[L’AUBE ROUGE]
Lorsque j’ouvre les yeux, je me trouve plongé dans une nuit opaque bien différente de l’habituelle semi pénombre de ma cellule. Je ne vois plus de murs ni de voûtes. Je suis toujours sanglé au lit mais les écrans de contrôle et les perfusions qui m’entouraient ont disparu. Un souffle glacial gifle ma peau. Où suis-je ?
Alors, une aube rouge se lève sur une scène que je ne comprends pas. Deux hommes sont plantés de part et d’autre de mon lit, ils sont nus et des têtes de bœuf sont bizarrement greffées sur leur corps maigre. Je suis en train de rêver. Ce constat soulève une vague de soulagement en moi. Les monstres me montrent leurs avant-bras amputés. Je les somme mentalement de disparaître et ils hochent la tête mais restent à leur place.
A l’arrière-plan, la masse opaque d’une ville dévastée, en flammes, écrase de tout son poids un paysage labouré de tranchées. Les contours aigus des décombres aux fenêtres crevées cisaillent l’horizon embrasé. Dans une brume de cendres vagabondent des bêtes informes, plus hautes que les immeubles, qui achèvent de ravager au ralenti ce qui peut l’être encore.

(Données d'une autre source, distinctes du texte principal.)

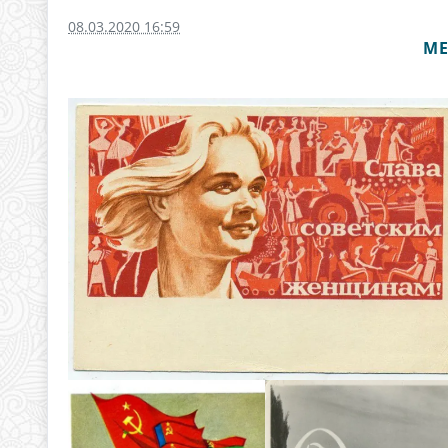
08.03.2020 16:59
МЕ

Je secoue la tête, mais rien ne s’arrête. Je ne parviens pas à prendre le contrôle des évènements et malgré toute ma volonté, je ne peux me défaire de mes sangles. Ce rêve n’est pas le mien. Cette évidence me frappe. Ce n’est pas moi, pas mon identité.
J’aperçois une scène de banquet dont les convives sans visage se repaissent d’une manne noirâtre et sanguinolente à même la table. Les plats, les carafes sont renversés et brisés et des flaques de vin noir viennent tremper l’odieuse pitance. Aux pieds de la table, une poignée de chiens faméliques se disputent les restes. Un silence total submerge la scène d’une irréalité étouffante. Au centre de la tablée se tient un personnage immobile, son visage couvert d’un masque d’acier sans ouverture. Drapé d’un linceul rouge, il irradie de sainteté. Ses bras maigres s’ouvrent, dévoilant une volée de marques d’injection au pli du coude. Il se tourne lentement dans ma direction, laissant ses hôtes à leur festin écœurant. En trois gestes saccadés, il porte la main à son visage et ôte le masque. Je sursaute : pas de nez, pas de bouche, mais neuf yeux noirs en grappe sur son visage. Sa voix s’élève, chuchotante et sifflante.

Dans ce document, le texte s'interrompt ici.